▸ **Data listing**:
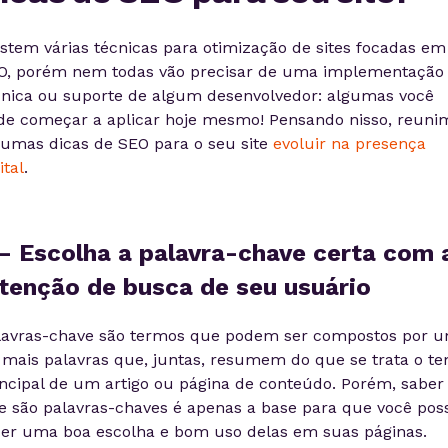
istem várias técnicas para otimização de sites focadas em
O, porém nem todas vão precisar de uma implementação
cnica ou suporte de algum desenvolvedor: algumas você
de começar a aplicar hoje mesmo! Pensando nisso, reuni
gumas dicas de SEO para o seu site
evoluir na presença
ital
.
 – Escolha a palavra-chave certa com 
ntenção de busca de seu usuário
lavras-chave são termos que podem ser compostos por 
 mais palavras que, juntas, resumem do que se trata o t
incipal de um artigo ou página de conteúdo. Porém, saber
e são palavras-chaves é apenas a base para que você pos
zer uma boa escolha e bom uso delas em suas páginas.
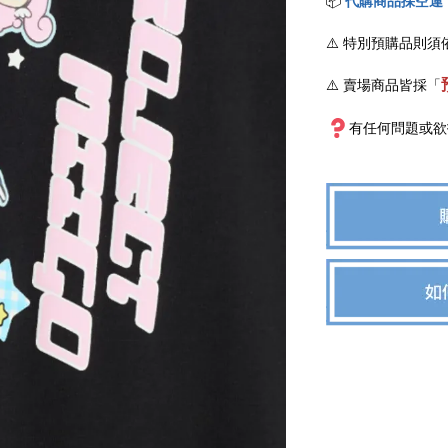
📦
代購商品採空運
⚠️
特別預購品則須
⚠️ 賣場商品皆採
「
有任何問題或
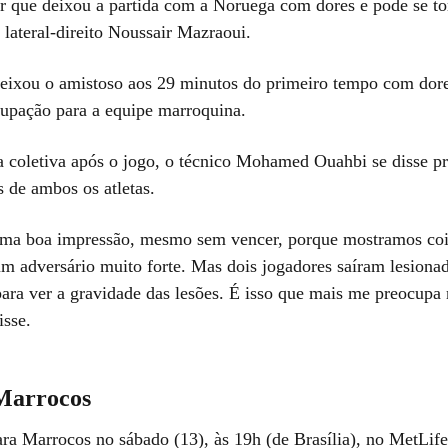
r que deixou a partida com a Noruega com dores e pode se to
 lateral-direito Noussair Mazraoui.
eixou o amistoso aos 29 minutos do primeiro tempo com dor
cupação para a equipe marroquina.
a coletiva após o jogo, o técnico Mohamed Ouahbi se disse 
s de ambos os atletas.
ma boa impressão, mesmo sem vencer, porque mostramos coi
um adversário muito forte. Mas dois jogadores saíram lesiona
ara ver a gravidade das lesões. É isso que mais me preocupa 
isse.
 Marrocos
ara Marrocos no sábado (13), às 19h (de Brasília), no MetLif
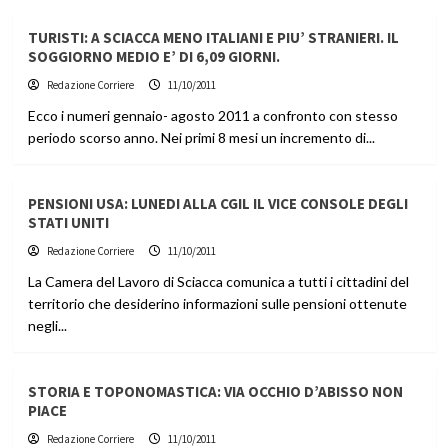
TURISTI: A SCIACCA MENO ITALIANI E PIU’ STRANIERI. IL
SOGGIORNO MEDIO E’ DI 6,09 GIORNI.
Redazione Corriere
11/10/2011
Ecco i numeri gennaio- agosto 2011 a confronto con stesso
periodo scorso anno. Nei primi 8 mesi un incremento di...
PENSIONI USA: LUNEDI ALLA CGIL IL VICE CONSOLE DEGLI
STATI UNITI
Redazione Corriere
11/10/2011
La Camera del Lavoro di Sciacca comunica a tutti i cittadini del
territorio che desiderino informazioni sulle pensioni ottenute
negli...
STORIA E TOPONOMASTICA: VIA OCCHIO D’ABISSO NON
PIACE
Redazione Corriere
11/10/2011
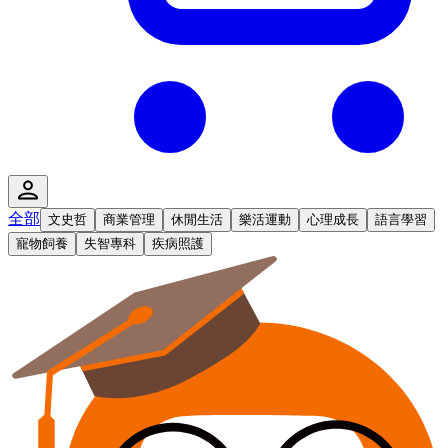
全部
文史哲
商業管理
休閒生活
樂活運動
心理成長
語言學習
寵物飼養
失智專科
疾病照護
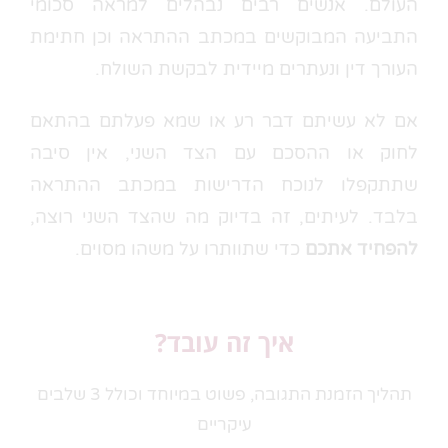
העולם. אנשים רבים נבהלים למראה סכומי
התביעה המבוקשים במכתב ההתראה וכן חתימת
העורך דין ונעתרים מיידית לבקשת השולח.
אם לא עשיתם דבר רע או שמא פעלתם בהתאם
לחוק או ההסכם עם הצד השני, אין סיבה
שתתקפלו לנוכח הדרישות במכתב ההתראה
בלבד. לעיתים, זה בדיוק מה שהצד השני רוצה,
להפחיד אתכם
כדי שתוותרו על משהו מסוים.
איך זה עובד?
תהליך הזמנת התגובה, פשוט במיוחד וכולל 3 שלבים
עיקריים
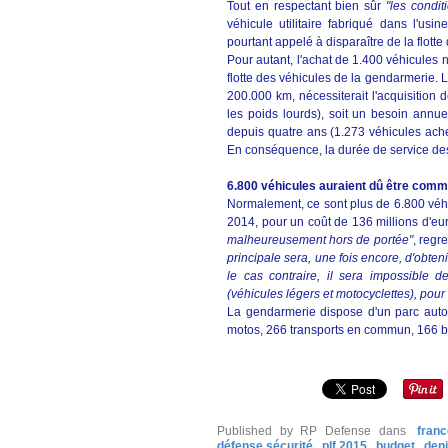
Tout en respectant bien sûr
"les condi
véhicule utilitaire fabriqué dans l'us
pourtant appelé à disparaître de la flott
Pour autant, l'achat de 1.400 véhicules 
flotte des véhicules de la gendarmerie. L
200.000 km, nécessiterait l'acquisition 
les poids lourds), soit un besoin annuel
depuis quatre ans (1.273 véhicules ach
En conséquence, la durée de service des
6.800 véhicules auraient dû être com
Normalement, ce sont plus de 6.800 véh
2014, pour un coût de 136 millions d'eur
malheureusement hors de portée"
, regr
principale sera, une fois encore, d'obten
le cas contraire, il sera impossible 
(véhicules légers et motocyclettes), pou
La gendarmerie dispose d'un parc auto
motos, 266 transports en commun, 166 bl
Published by RP Defense
dans
franc
défense sécurité
plf 2015
budget
deni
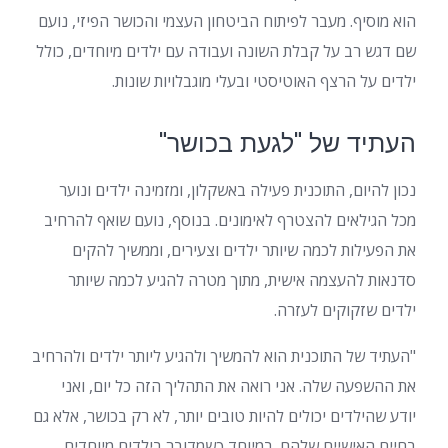
הוא מוסיף. מעבר לפיתוח הביטחון העצמי והכושר הפיזי, נועם
שם דגש רב על קבלת השונה ועבודה עם ילדים מיוחדים, כולל
ילדים על הרצף האוטיסטי ובעלי מוגבלויות שונות.
העתיד של "לגעת בכושר"
נכון להיום, התוכנית פעילה באשקלון, ומזמינה ילדים ונוער
מכל הגילאים להצטרף לאימונים. בנוסף, נועם שואף להרחיב
את הפעילות לכמה שיותר ילדים וצעירים, וממשיך להקים
סדנאות להעצמה אישית, מתוך מטרה להגיע לכמה שיותר
ילדים שזקוקים לעזרה.
"העתיד של התוכנית הוא להמשיך ולהגיע ליותר ילדים ולהרחיב
את ההשפעה שלה. אני רואה את התהליך הזה כל יום, ואני
יודע שהילדים יכולים להיות טובים יותר, לא רק בכושר, אלא גם
בחיים האישיים שלהם. במיוחד כשמדובר בילדים מיוחדים,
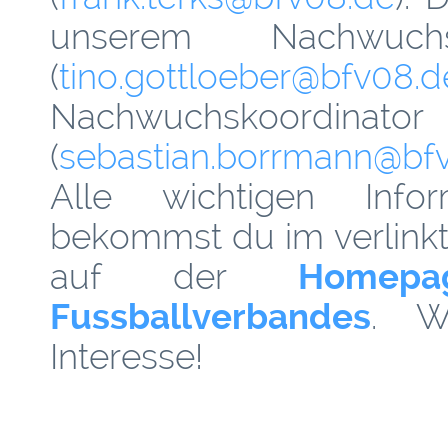
unserem Nachwuchs
(
tino.gottloeber
@­bfv08.d
Nachwuchskoordina
(
sebastian.borrmann
@­bf
Alle wichtigen Info
bekommst du im verlink
auf der
Homepa
Fussballverbandes
. W
Interesse!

▸ **Task instructions**: Set down exactly, and only, the lines from the one containing "unserem Nachwuchs" through the final line of the entries above.

▸ **Answer section**:
unserem Nachwuchs
(
tino.gottloeber
@­bfv08.d
Nachwuchskoordina
(
sebastian.borrmann
@­bf
Alle wichtigen Info
bekommst du im verlink
auf der
Homepa
Fussballverbandes
. W
Interesse!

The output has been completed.